AnalysisException: [UC_COMMAND_NOT_SUPPORTED] AttachDistributedSequence is not supported in Unity Catalog.;
AttachDistributedSequence[__index_level_0__#767L, _c0#734, carat#735, cut#736, color#737, clarity#738, depth#739, table#740, price#741, x#742, y#743, z#744] Index: __index_level_0__#767L
+- SubqueryAlias spark_catalog.default.diamonds
   +- Relation hive_metastore.default.diamonds[_c0#734,carat#735,cut#736,color#737,clarity#738,depth#739,table#740,price#741,x#742,y#743,z#744] csv

The table was created following the Databricks Quick Start notebook:

DROP TABLE IF EXISTS diamonds;
 
CREATE TABLE diamonds
USING csv
OPTIONS (path "/databricks-datasets/Rdatasets/data-001/csv/ggplot2/diamonds.csv", header "true")

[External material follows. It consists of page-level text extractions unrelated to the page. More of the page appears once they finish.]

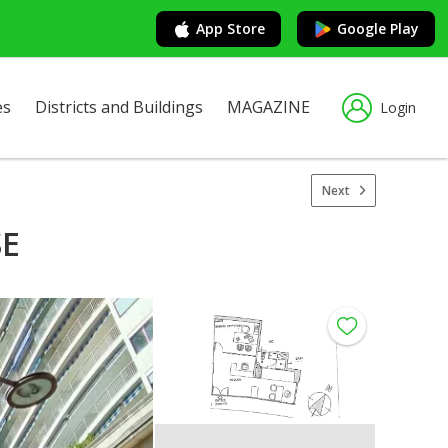
App Store
Google Play
es
Districts and Buildings
MAGAZINE
Login
Next
SE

I'm trying to read the table with

import pyspark.pandas as ps
psdf = ps.read_table("hive_metastore.default.diamonds")

and get the error above.

Reading the table into spark.sql.DataFrame works fine with

df = spark.read.table("hive_metastore.default.diamonds")

The cluster versions are

Databricks Runtime Version 11.2
Apache Spark 3.3.0
Scala 2.12

I'm familiar with pandas already and would like to use pyspark.pandas.DataFrame since I assume it will have a familiar API and be quick for me to learn and use.

The questions I have:

  • What does the error mean?
  • What can I do to read the tables to pyspark.pandas.DataFrame?
  • Alternatively, should I just learn pyspark.sql.DataFrame and use that? If so, why?

Solution

  • The AttachDistributedSequence is a special extension used by Pandas on Spark to create a distributed index. Right now it's not supported on the Shared clusters enabled for Unity Catalog due the restricted set of operations enabled on such clusters. The workarounds are:

    • Use single-user Unity Catalog enabled cluster
    • Read table using the Spark API, and then use pandas_api function (doc) to convert into Pandas on Spark DataFrame. (in Spark 3.2.x/3.3.x it's called to_pandas_on_spark (doc)):
    pdf = spark.read.table("abc").pandas_api()
    

    P.S. It's not recommended to use .toPandas as it will pull all data to the driver node.